Among the records below, find each line bearing the word "their" and copy it.

::::

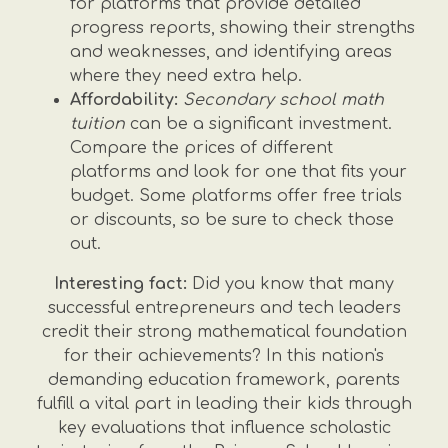
for platforms that provide detailed
progress reports, showing their strengths
and weaknesses, and identifying areas
where they need extra help.
Affordability:
Secondary school math
tuition
can be a significant investment.
Compare the prices of different
platforms and look for one that fits your
budget. Some platforms offer free trials
or discounts, so be sure to check those
out.
Interesting fact:
Did you know that many
successful entrepreneurs and tech leaders
credit their strong mathematical foundation
for their achievements? In this nation's
demanding education framework, parents
fulfill a vital part in leading their kids through
key evaluations that influence scholastic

::::

§ RESPONSE FOR THIS EXERCISE
progress reports, showing their strengths
credit their strong mathematical foundation
for their achievements? In this nation's
fulfill a vital part in leading their kids through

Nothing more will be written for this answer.